A small block is released from rest at height $$H$$ on a frictionless track that includes a circular loop of radius $$R$$. What is the minimum height $$H$$ from which the block must be released to remain in contact with the track at the top of the loop?
$$R$$
$$2.5R$$
$$3R$$
$$2R$$
Explanation
To remain in contact at the top of the loop (height $$2R$$), the centripetal force must at least equal the gravitational force, so $$mg = mv_{top}^2/R$$, which gives the minimum speed $$v_{top}^2 = gR$$. By conservation of energy from the start to the top of the loop: $$mgH = mg(2R) + \frac{1}{2}mv_{top}^2$$. Substituting $$v_{top}^2$$: $$mgH = 2mgR + \frac{1}{2}mgR = 2.5mgR$$. Thus, $$H = 2.5R$$.
A ball is thrown vertically upward from the ground with an initial kinetic energy $$K_0$$. It reaches a maximum height where its gravitational potential energy is $$U_{max}$$. During its flight, it is subject to a non-zero air resistance force. Which of the following correctly relates $$K_0$$ and $$U_{max}$$?
$$K_0 < U_{max}$$
The relationship depends on the trajectory of the ball.
$$K_0 > U_{max}$$
$$K_0 = U_{max}$$
Explanation
Air resistance is a non-conservative force that does negative work on the ball as it moves upward, dissipating mechanical energy. The change in mechanical energy is equal to the work done by non-conservative forces: $$W_{nc} = E_f - E_i$$. Here, $$E_i = K_0$$ and $$E_f = U_{max}$$. Since $$W_{air} < 0$$, we have $$U_{max} - K_0 < 0$$, which implies $$K_0 > U_{max}$$.
A bullet of mass $$m$$ and speed $$v$$ strikes a block of mass $$M$$ ($$M > m$$), which is suspended by a light string of length $$L$$. The bullet embeds itself in the block. Which expression represents the maximum height $$h$$ to which the block-bullet system swings?
$$\frac{m v^2}{2g M}$$
$$\frac{m^2 v^2}{2g(M+m)^2}$$
$$\frac{v^2}{2g}$$
$$\frac{(M+m)v^2}{2g m^2}$$
Explanation
First, use conservation of momentum for the perfectly inelastic collision: $$mv = (M+m)V$$, where $$V$$ is the speed just after impact. So $$V = \frac{mv}{M+m}$$. Then, use conservation of mechanical energy for the swing: $$\frac{1}{2}(M+m)V^2 = (M+m)gh$$. Solving for $$h$$ gives $$h = \frac{V^2}{2g}$$. Substituting the expression for $$V$$ gives $$h = \frac{1}{2g} (\frac{mv}{M+m})^2 = \frac{m^2 v^2}{2g(M+m)^2}$$.
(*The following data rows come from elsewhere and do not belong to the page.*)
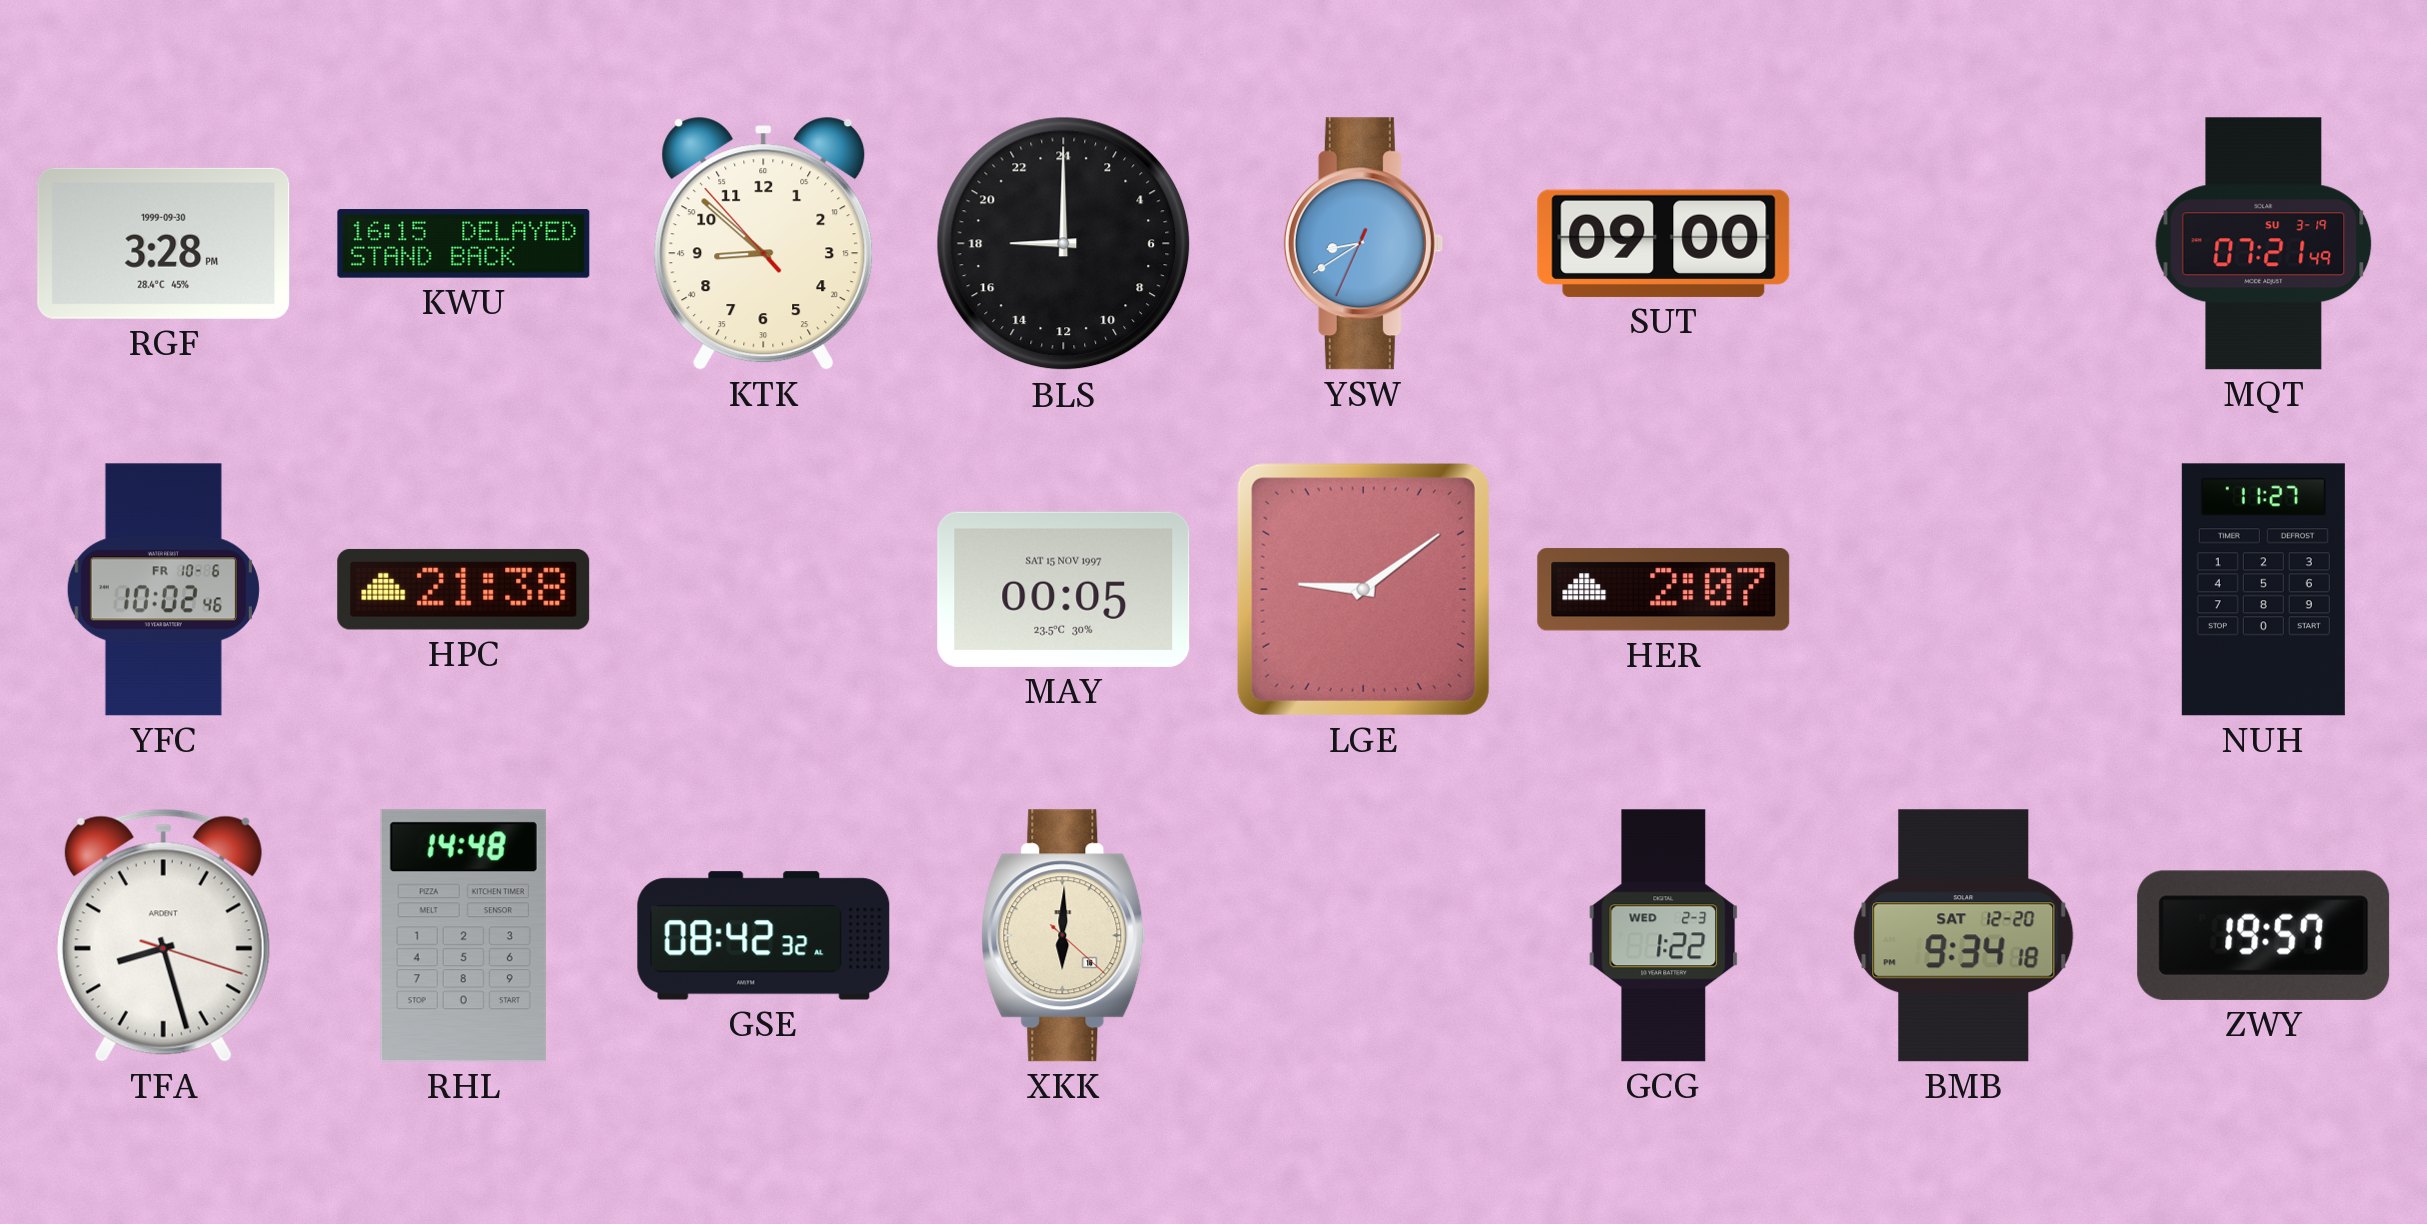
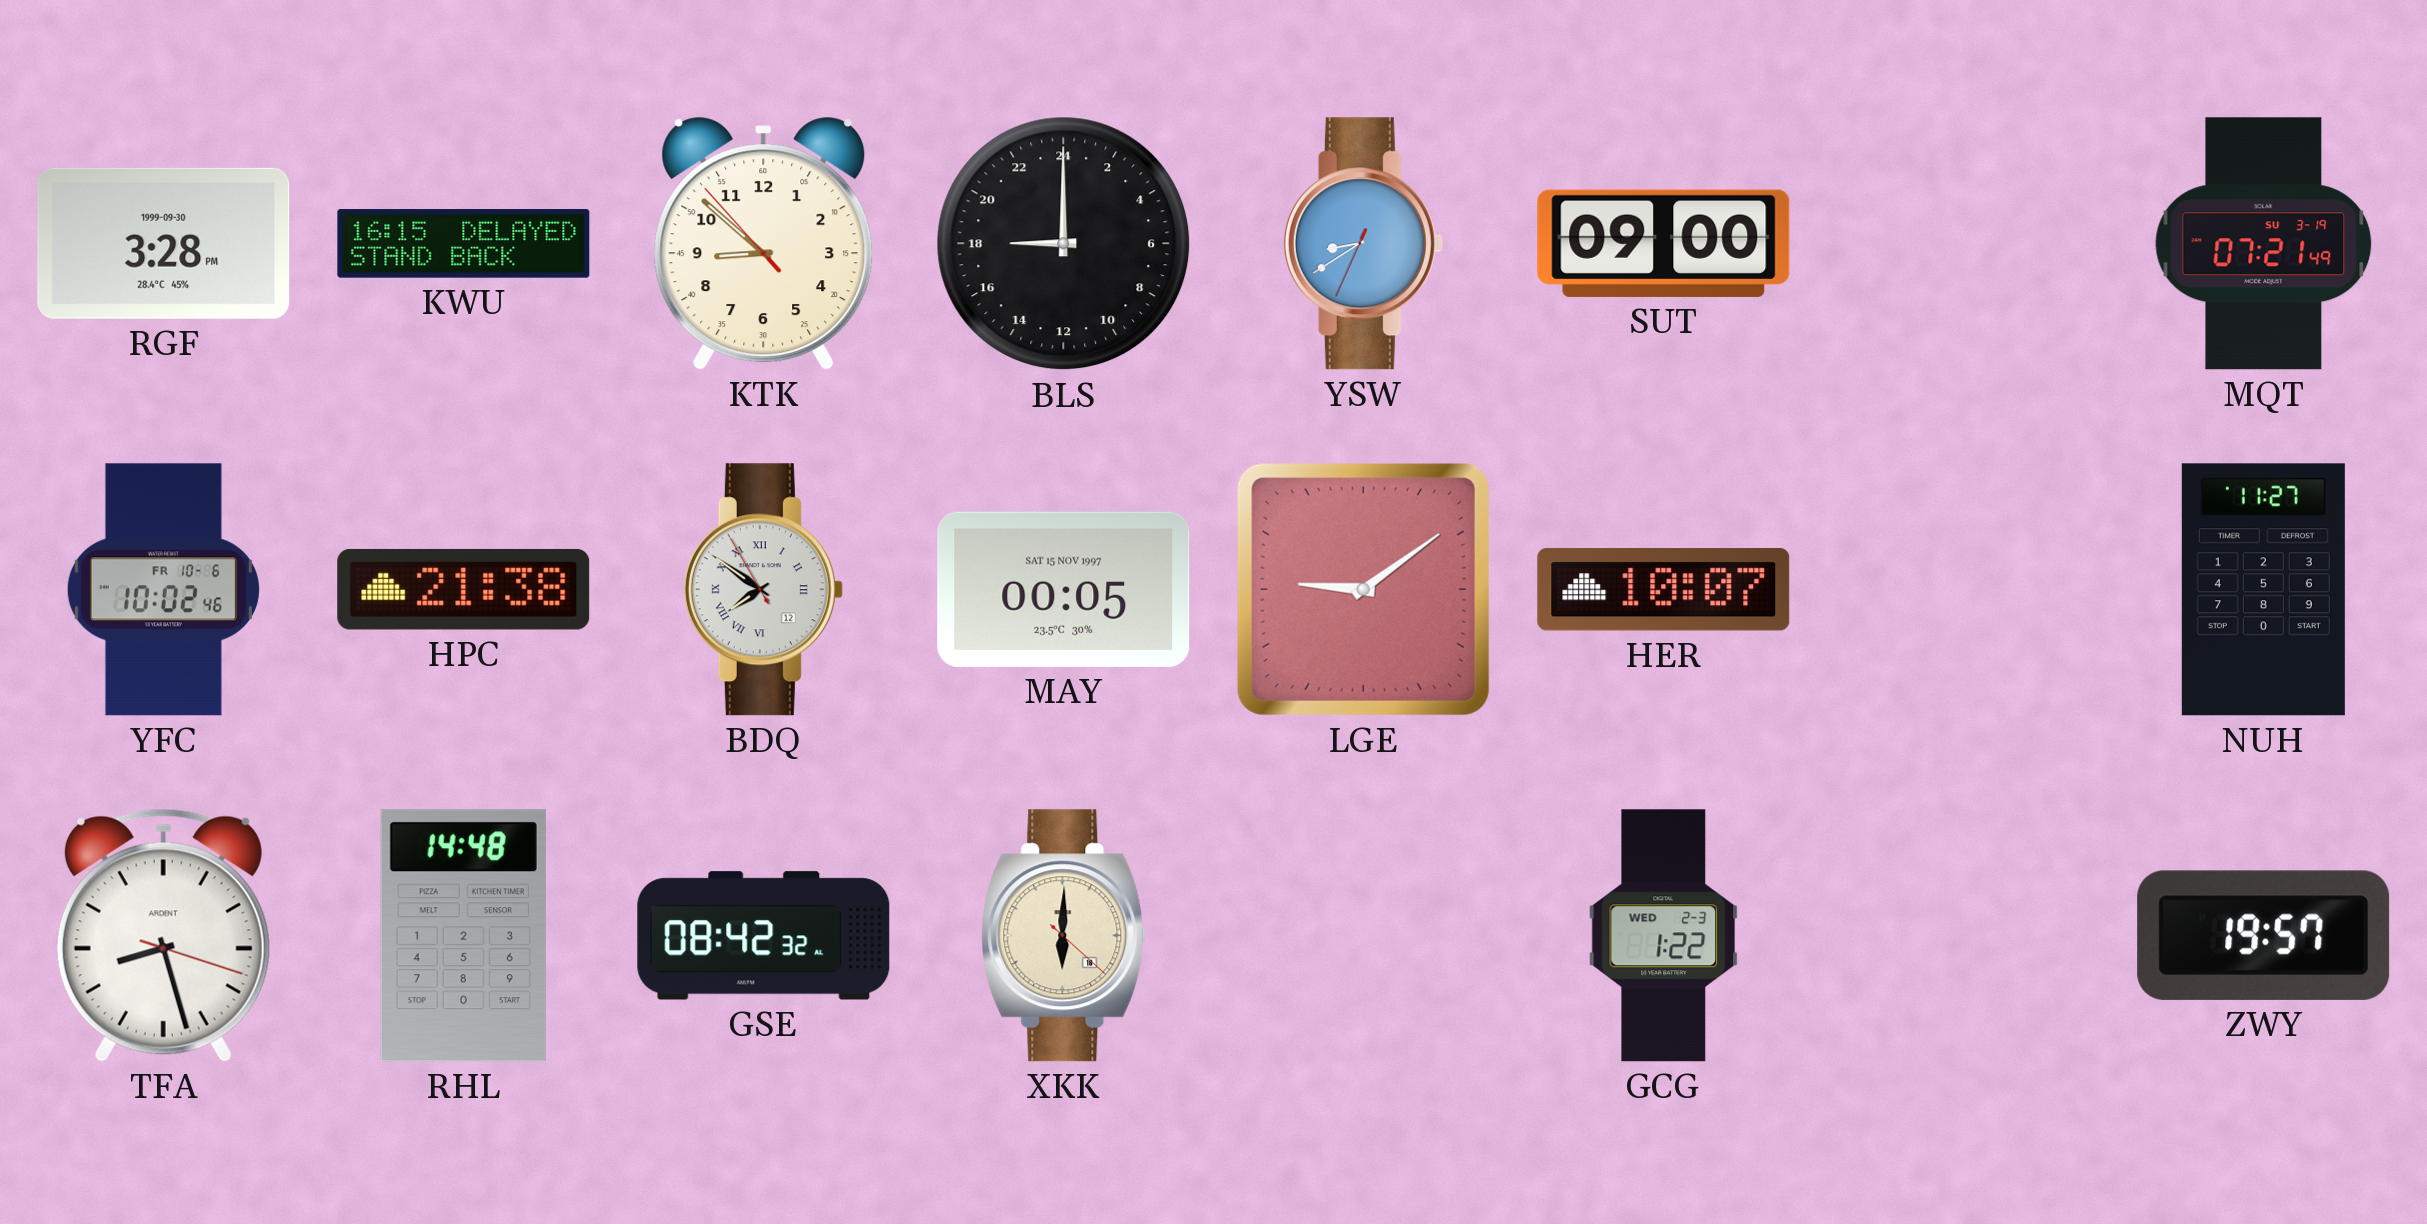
BDQ: none -> 7:50
HER: 2:07 -> 10:07
BMB: 9:34 -> none
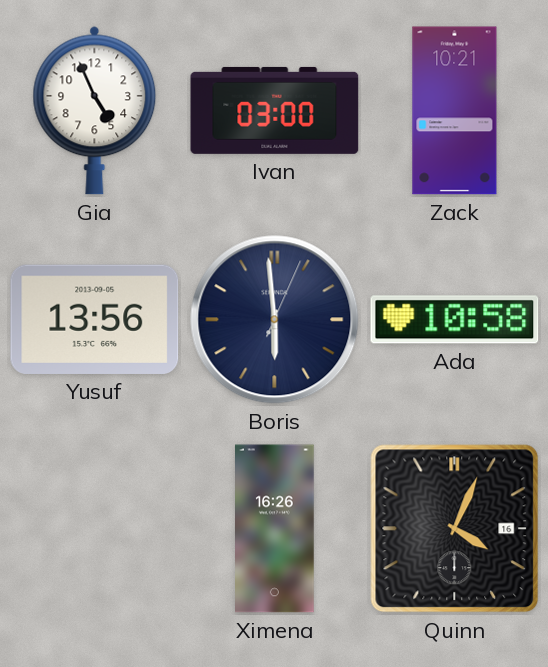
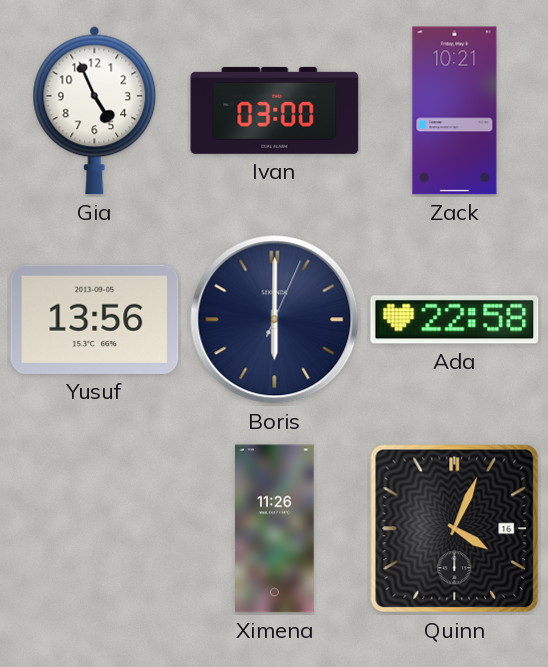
Boris: 5:59 -> 6:00
Ada: 10:58 -> 22:58
Ximena: 16:26 -> 11:26
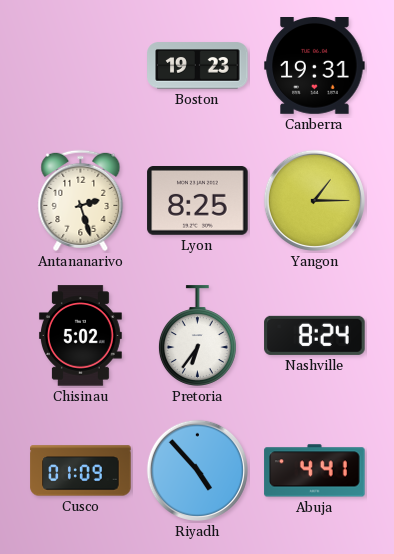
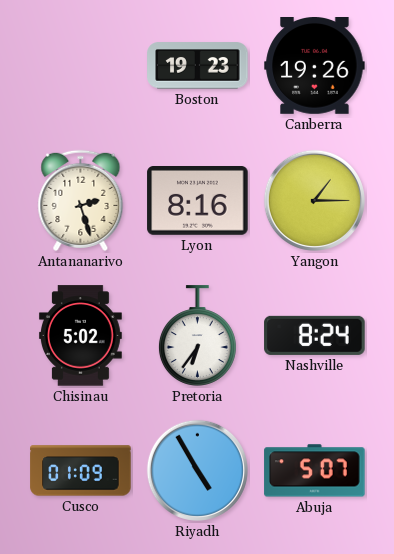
Canberra: 19:31 -> 19:26
Lyon: 8:25 -> 8:16
Riyadh: 4:53 -> 4:55
Abuja: 4:41 -> 5:07
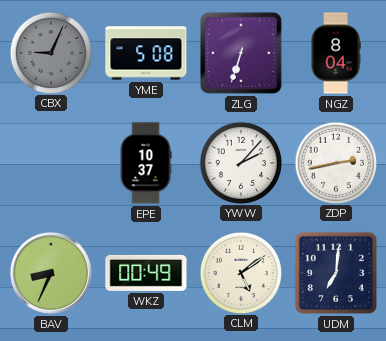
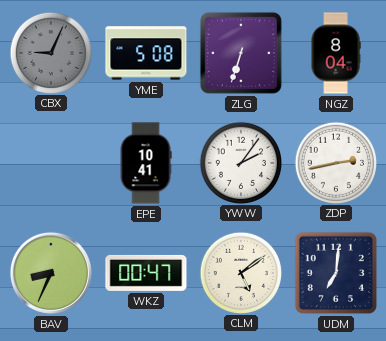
EPE: 10:37 -> 10:41
YWW: 2:07 -> 2:06
WKZ: 00:49 -> 00:47
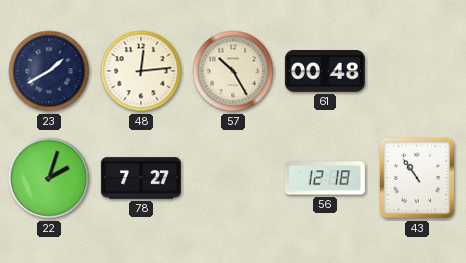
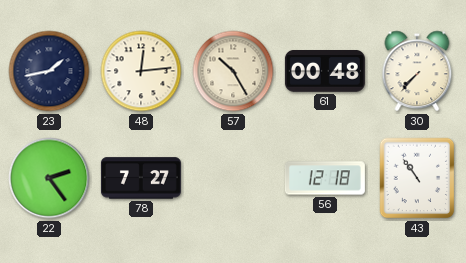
23: 1:40 -> 1:43
30: none -> 7:37
22: 2:03 -> 2:24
A mass $$m$$ on a frictionless horizontal surface is attached to a spring of constant $$k$$. The mass is displaced by an amplitude $$A$$ from equilibrium and released from rest. At what displacement $$x$$ from equilibrium is the kinetic energy of the mass equal to its potential energy?
$$x = A/\sqrt{2}$$
$$x = A/2$$
$$x = A/\sqrt{3}$$
$$x = A/3$$
Explanation
The total energy is constant and equal to the initial potential energy: $$E_{total} = \frac{1}{2}kA^2$$. We want the position $$x$$ where kinetic energy $$K$$ equals potential energy $$U$$. At this point, $$E_{total} = K + U = U + U = 2U$$. So, $$\frac{1}{2}kA^2 = 2(\frac{1}{2}kx^2) = kx^2$$. Solving for $$x$$ gives $$x^2 = A^2/2$$, so $$x = A/\sqrt{2}$$.
A pendulum bob of mass $$m$$ is released from rest at a height $$H$$ above its lowest point. Air resistance is negligible. What is the kinetic energy of the bob as it passes through its lowest point?
$$\frac{1}{2}mgH$$
$$mgH$$
$$2mgH$$
$$0$$
Explanation
By conservation of mechanical energy, the initial potential energy $$U_i = mgH$$ (relative to the lowest point) is fully converted to kinetic energy $$K_f$$ at the lowest point, since $$U_f = 0$$ and the bob starts from rest ($$K_i = 0$$). Thus, $$E_i = E_f$$ implies $$mgH = K_f$$.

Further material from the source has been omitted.